Zito Antonino, Martinelli Axel, Masiero Mauro, Akhmedov Murodzhon, Kwee Ivo
BigOmics Analytics, Via Serafino Balestra 12, Lugano 6900, Switzerland.
Bioinformatics. 2025 Mar 4;41(3). doi: 10.1093/bioinformatics/btaf084.
Batch effects (BEs) are a predominant source of noise in omics data and often mask real biological signals. BEs remain common in existing datasets. Current methods for BE correction mostly rely on specific assumptions or complex models, and may not detect and adjust BEs adequately, impacting downstream analysis and discovery power. To address these challenges we developed NPM, a nearest-neighbor matching-based method that adjusts BEs and may outperform other methods in a wide range of datasets.

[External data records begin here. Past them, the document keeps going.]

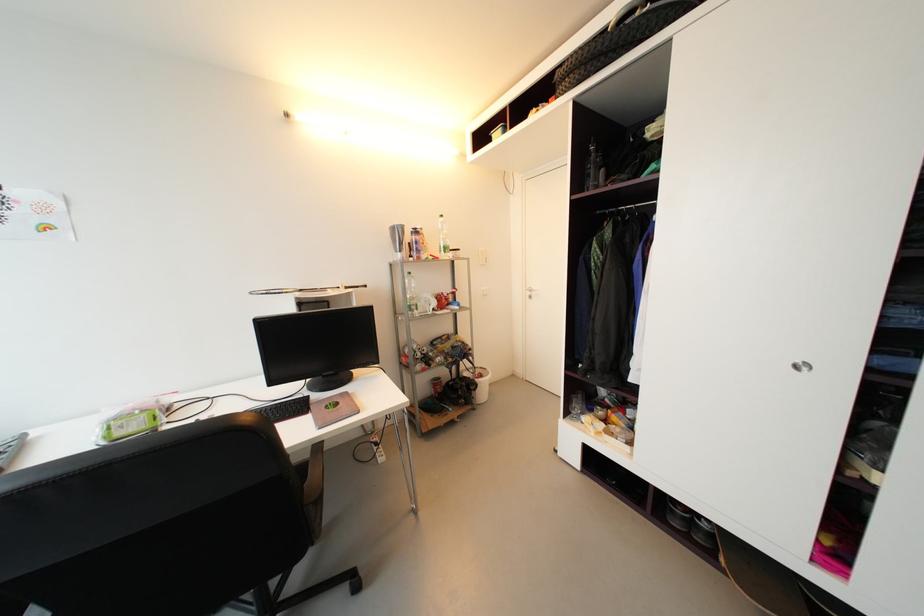 In order to click on chair armrest in this screenshot , I will do `click(312, 487)`. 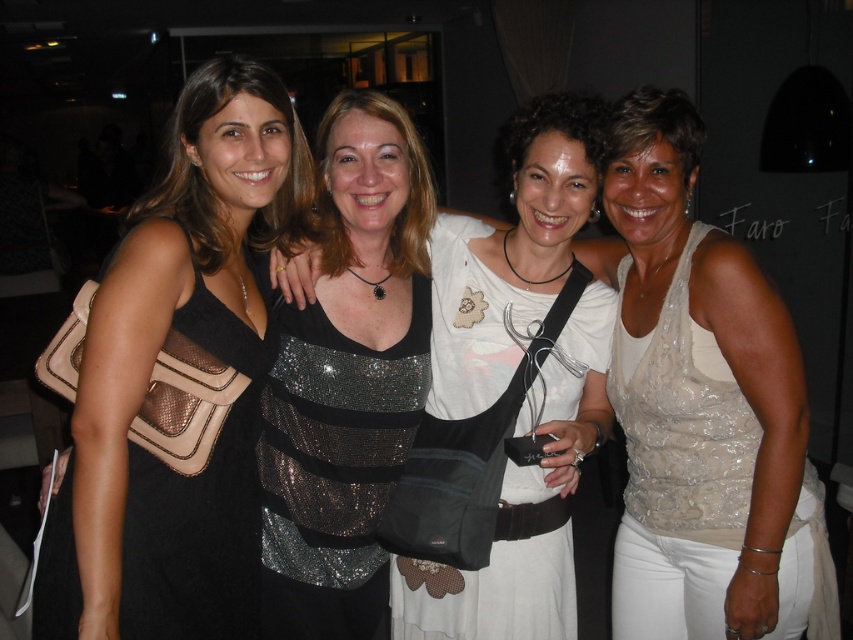 Who is taller, sparkly silver dress at center or black mesh dress at left?

sparkly silver dress at center is taller.

Is sparkly silver dress at center positioned before black mesh dress at left?

No, it is not.

Is point (469, 612) farther from camera compared to point (157, 515)?

That is True.

Find the location of a particular element. sparkly silver dress at center is located at coordinates (511, 252).

Between white sequined top at center and sparkly silver dress at center, which one appears on the left side from the viewer's perspective?

From the viewer's perspective, sparkly silver dress at center appears more on the left side.

Can you confirm if white sequined top at center is thinner than sparkly silver dress at center?

Incorrect, white sequined top at center's width is not less than sparkly silver dress at center's.

The image size is (853, 640). In order to click on white sequined top at center in this screenshot , I will do pos(701,406).

I want to click on white sequined top at center, so click(x=701, y=406).

Is sparkly sequined dress at center further to camera compared to black mesh dress at left?

Yes, it is.

Is point (282, 461) positioned after point (262, 378)?

Yes.

Where is `sparkly sequined dress at center`? The height and width of the screenshot is (640, 853). sparkly sequined dress at center is located at coordinates (334, 467). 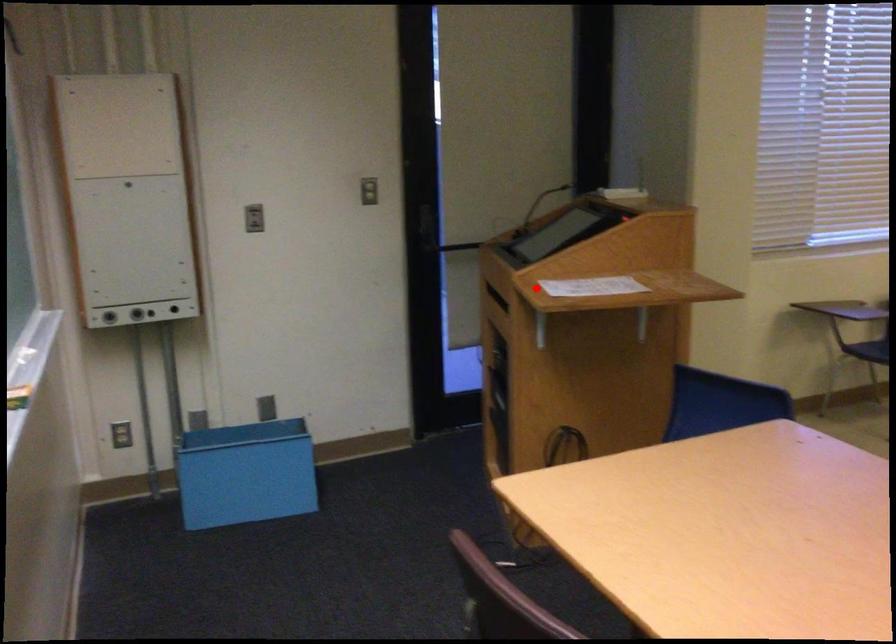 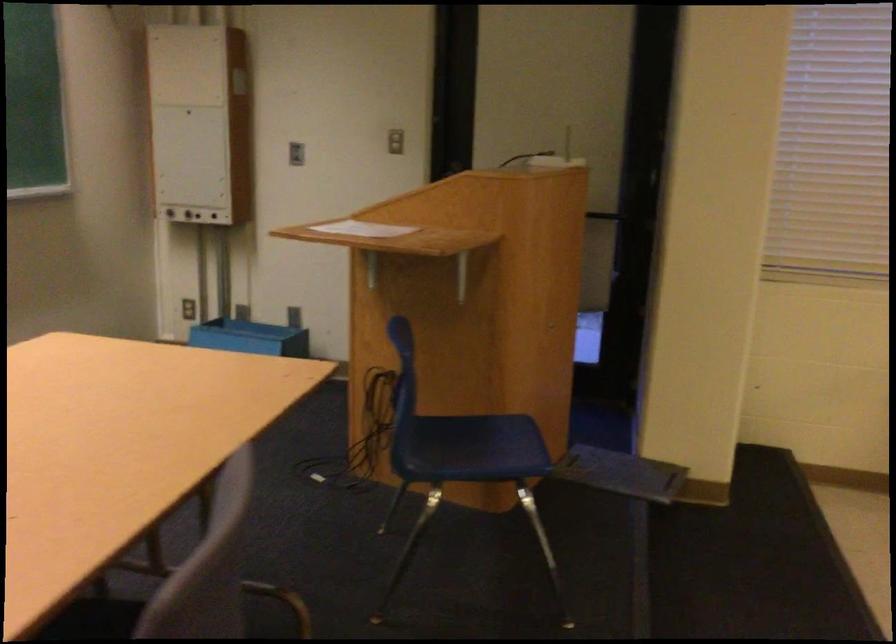 Find the pixel in the second image that matches the highlighted location in the first image.

(362, 229) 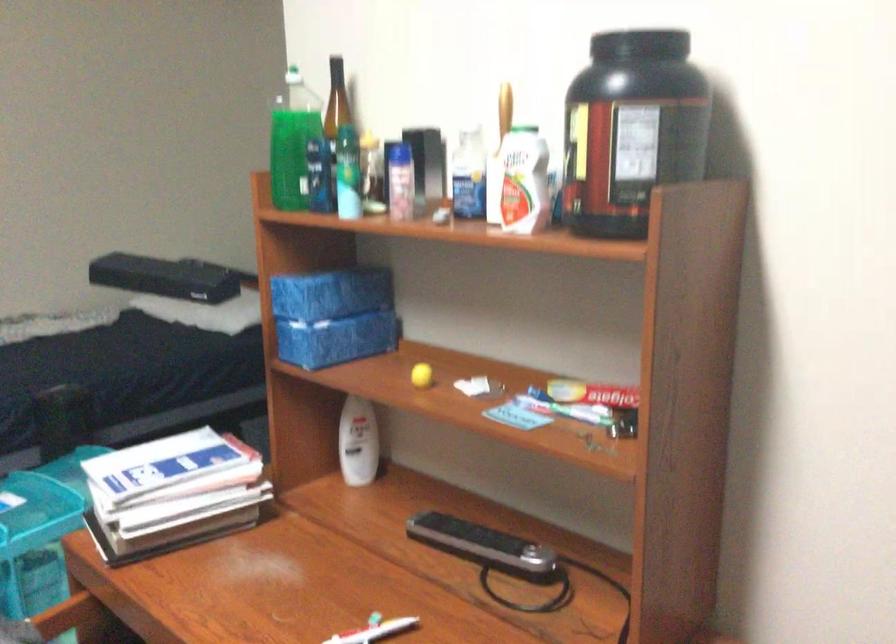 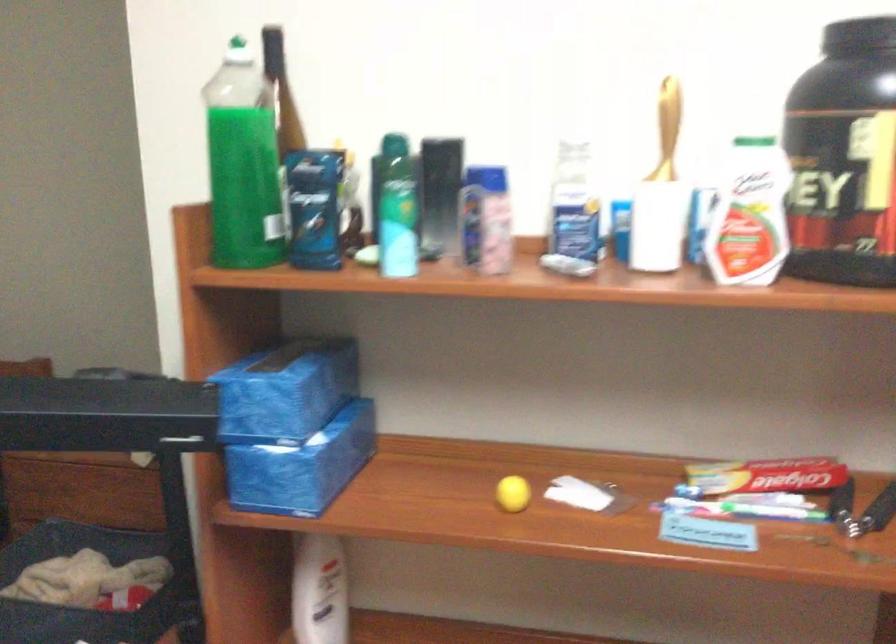 Where in the second image is the point corresponding to (x=298, y=343) from the first image?

(288, 478) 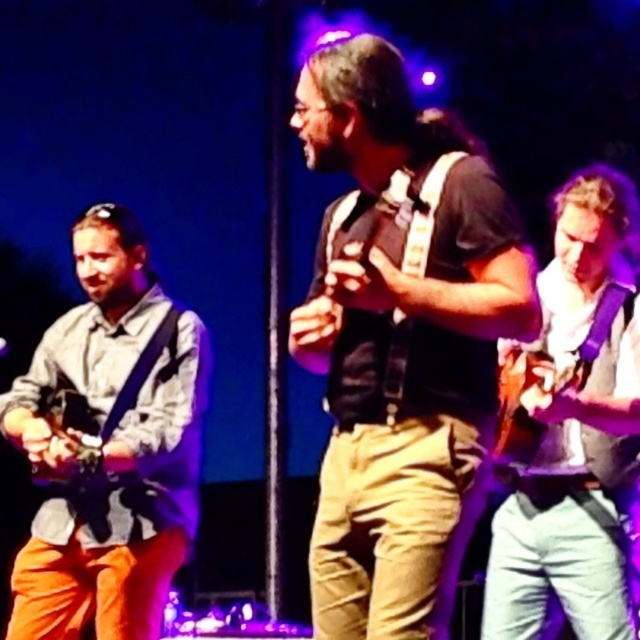 Can you confirm if light gray fabric shirt at left is thinner than white matte guitar at right?

No.

Is point (166, 506) positioned before point (625, 262)?

Yes, point (166, 506) is in front of point (625, 262).

Is point (125, 486) behind point (618, 291)?

No, (125, 486) is in front of (618, 291).

You are a GUI agent. You are given a task and a screenshot of the screen. Output one action in this format:
    pyautogui.click(x=<x>, y=<y>)
    Task: Click on the light gray fabric shirt at left
    Image resolution: width=640 pixels, height=640 pixels.
    Given the screenshot: What is the action you would take?
    pyautogui.click(x=109, y=444)

Is matte black vest at center below white matte guitar at right?

No, matte black vest at center is not below white matte guitar at right.

From the picture: Which is more to the right, matte black vest at center or white matte guitar at right?

white matte guitar at right

Locate an element on the screen. Image resolution: width=640 pixels, height=640 pixels. matte black vest at center is located at coordinates (401, 340).

The width and height of the screenshot is (640, 640). What are the coordinates of `matte black vest at center` in the screenshot? It's located at click(x=401, y=340).

Is matte black vest at center thinner than light gray fabric shirt at left?

Indeed, matte black vest at center has a lesser width compared to light gray fabric shirt at left.

Which is below, matte black vest at center or light gray fabric shirt at left?

Positioned lower is light gray fabric shirt at left.

Is point (333, 429) positioned after point (124, 252)?

That is False.

You are a GUI agent. You are given a task and a screenshot of the screen. Output one action in this format:
    pyautogui.click(x=<x>, y=<y>)
    Task: Click on the matte black vest at center
    
    Given the screenshot: What is the action you would take?
    pyautogui.click(x=401, y=340) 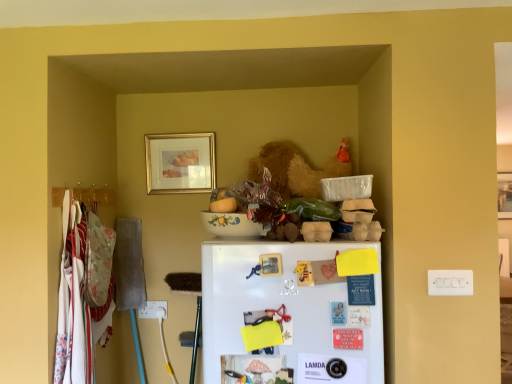 This screenshot has width=512, height=384. Describe the element at coordinates (180, 163) in the screenshot. I see `gold-framed picture at upper center, arranged as the 2th picture frame when viewed from the back` at that location.

Where is `wooden picture frame at upper right, positioned as the second picture frame in left-to-right order`? wooden picture frame at upper right, positioned as the second picture frame in left-to-right order is located at coordinates (504, 195).

The width and height of the screenshot is (512, 384). Find the location of `gold-framed picture at upper center, arranged as the 2th picture frame when viewed from the back`. gold-framed picture at upper center, arranged as the 2th picture frame when viewed from the back is located at coordinates (180, 163).

Is white matte refrigerator at center positioned before wooden picture frame at upper right, the 1th picture frame from the right?

Yes, it is in front of wooden picture frame at upper right, the 1th picture frame from the right.

Is point (286, 341) closer or farther from the camera than point (508, 183)?

Point (286, 341) is positioned closer to the camera compared to point (508, 183).

In order to click on the 1st picture frame positioned above the white matte refrigerator at center (from the image's perspective) in this screenshot , I will do `click(504, 195)`.

From the image's perspective, which one is positioned lower, white matte refrigerator at center or wooden picture frame at upper right, positioned as the second picture frame in left-to-right order?

white matte refrigerator at center appears lower in the image.

Is the position of gold-framed picture at upper center, which appears as the 1th picture frame when viewed from the front, less distant than that of wooden picture frame at upper right, which is counted as the 2th picture frame, starting from the front?

That is True.

Would you say gold-framed picture at upper center, which is counted as the 2th picture frame, starting from the right, is to the left or to the right of wooden picture frame at upper right, the 1th picture frame from the right, in the picture?

From the image, it's evident that gold-framed picture at upper center, which is counted as the 2th picture frame, starting from the right, is to the left of wooden picture frame at upper right, the 1th picture frame from the right.

Which of these two, gold-framed picture at upper center, which is the 1th picture frame from left to right, or wooden picture frame at upper right, the 1th picture frame from the right, stands shorter?

gold-framed picture at upper center, which is the 1th picture frame from left to right, is shorter.

From a real-world perspective, is gold-framed picture at upper center, arranged as the 2th picture frame when viewed from the back, located beneath wooden picture frame at upper right, which is counted as the 2th picture frame, starting from the front?

Actually, gold-framed picture at upper center, arranged as the 2th picture frame when viewed from the back, is physically above wooden picture frame at upper right, which is counted as the 2th picture frame, starting from the front, in the real world.

Considering the points (498, 214) and (186, 150), which point is in front, point (498, 214) or point (186, 150)?

Positioned in front is point (186, 150).

Based on the photo, from a real-world perspective, which object rests below the other?

From a 3D spatial view, wooden picture frame at upper right, the 1th picture frame from the right, is below.

From the image's perspective, is wooden picture frame at upper right, the 1th picture frame in the back-to-front sequence, positioned above or below gold-framed picture at upper center, which is the 1th picture frame from left to right?

From the image's perspective, wooden picture frame at upper right, the 1th picture frame in the back-to-front sequence, appears below gold-framed picture at upper center, which is the 1th picture frame from left to right.

Identify the location of picture frame below the gold-framed picture at upper center, which appears as the 1th picture frame when viewed from the front (from the image's perspective). (504, 195).

What's the angular difference between white matte refrigerator at center and gold-framed picture at upper center, arranged as the 2th picture frame when viewed from the back,'s facing directions?

There is a 1.82-degree angle between the facing directions of white matte refrigerator at center and gold-framed picture at upper center, arranged as the 2th picture frame when viewed from the back.

Is white matte refrigerator at center positioned with its back to gold-framed picture at upper center, arranged as the 2th picture frame when viewed from the back?

No, white matte refrigerator at center is not facing the opposite direction of gold-framed picture at upper center, arranged as the 2th picture frame when viewed from the back.

Between white matte refrigerator at center and gold-framed picture at upper center, which is counted as the 2th picture frame, starting from the right, which one is positioned behind?

gold-framed picture at upper center, which is counted as the 2th picture frame, starting from the right, is behind.

Which of these two, white matte refrigerator at center or gold-framed picture at upper center, arranged as the 2th picture frame when viewed from the back, is thinner?

With smaller width is gold-framed picture at upper center, arranged as the 2th picture frame when viewed from the back.

Image resolution: width=512 pixels, height=384 pixels. Find the location of `refrigerator below the gold-framed picture at upper center, arranged as the 2th picture frame when viewed from the back (from the image's perspective)`. refrigerator below the gold-framed picture at upper center, arranged as the 2th picture frame when viewed from the back (from the image's perspective) is located at coordinates (291, 312).

Between gold-framed picture at upper center, which appears as the 1th picture frame when viewed from the front, and white matte refrigerator at center, which one has smaller size?

gold-framed picture at upper center, which appears as the 1th picture frame when viewed from the front.

Is gold-framed picture at upper center, which is the 1th picture frame from left to right, facing away from white matte refrigerator at center?

No, gold-framed picture at upper center, which is the 1th picture frame from left to right, is not facing away from white matte refrigerator at center.

In the scene shown: From the image's perspective, is gold-framed picture at upper center, which appears as the 1th picture frame when viewed from the front, above or below white matte refrigerator at center?

gold-framed picture at upper center, which appears as the 1th picture frame when viewed from the front, is situated higher than white matte refrigerator at center in the image.

Is wooden picture frame at upper right, the 1th picture frame in the back-to-front sequence, further to the viewer compared to white matte refrigerator at center?

Yes, the depth of wooden picture frame at upper right, the 1th picture frame in the back-to-front sequence, is greater than that of white matte refrigerator at center.

Based on the photo, does wooden picture frame at upper right, which is counted as the 2th picture frame, starting from the front, have a smaller size compared to white matte refrigerator at center?

Yes, wooden picture frame at upper right, which is counted as the 2th picture frame, starting from the front, is smaller than white matte refrigerator at center.

Can you tell me how much wooden picture frame at upper right, the 1th picture frame in the back-to-front sequence, and white matte refrigerator at center differ in facing direction?

The angular difference between wooden picture frame at upper right, the 1th picture frame in the back-to-front sequence, and white matte refrigerator at center is 0.0132 degrees.

Measure the distance from wooden picture frame at upper right, which is counted as the 2th picture frame, starting from the front, to white matte refrigerator at center.

The distance of wooden picture frame at upper right, which is counted as the 2th picture frame, starting from the front, from white matte refrigerator at center is 5.17 feet.

The height and width of the screenshot is (384, 512). Find the location of `refrigerator below the wooden picture frame at upper right, positioned as the second picture frame in left-to-right order (from a real-world perspective)`. refrigerator below the wooden picture frame at upper right, positioned as the second picture frame in left-to-right order (from a real-world perspective) is located at coordinates (291, 312).

Find the location of a particular element. This screenshot has height=384, width=512. picture frame on the left of the wooden picture frame at upper right, the 1th picture frame from the right is located at coordinates (180, 163).

Based on their spatial positions, is wooden picture frame at upper right, the 1th picture frame from the right, or white matte refrigerator at center closer to gold-framed picture at upper center, which appears as the 1th picture frame when viewed from the front?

We assessed distinct metrics and graphical readouts, and compared our method to commonly used BE correction methods. NPM demonstrates the ability in correcting for BEs, while preserving biological differences. It may outperform other methods based on multiple metrics. Altogether, NPM proves to be a valuable BE correction approach to maximize discovery in biomedical research, with applicability in clinical research where latent BEs are often dominant.
NPM is freely available on GitHub (https://github.com/bigomics/NPM) and on Omics Playground (https://bigomics.ch/omics-playground). Computer codes for analyses are available at (https://github.com/bigomics/NPM). The datasets underlying this article are the following: GSE120099, GSE82177, GSE162760, GSE171343, GSE153380, GSE163214, GSE182440, GSE163857, GSE117970, GSE173078, and GSE10846. All these datasets are publicly available and can be freely accessed on the Gene Expression Omnibus repository.
批次效应(BEs)是组学数据中噪声的主要来源,常常掩盖真实的生物信号。批次效应在现有数据集中仍然很常见。当前用于批次效应校正的方法大多依赖于特定假设或复杂模型,可能无法充分检测和调整批次效应,从而影响下游分析和发现能力。为应对这些挑战,我们开发了NPM,一种基于最近邻匹配的方法,该方法可调整批次效应,并且在广泛的数据集上可能优于其他方法。
我们评估了不同的指标和图形读数,并将我们的方法与常用的批次效应校正方法进行了比较。NPM展示了校正批次效应的能力,同时保留了生物学差异。基于多个指标,它可能优于其他方法。总之,NPM被证明是一种有价值的批次效应校正方法,可在生物医学研究中最大限度地实现发现,适用于潜在批次效应通常占主导的临床研究。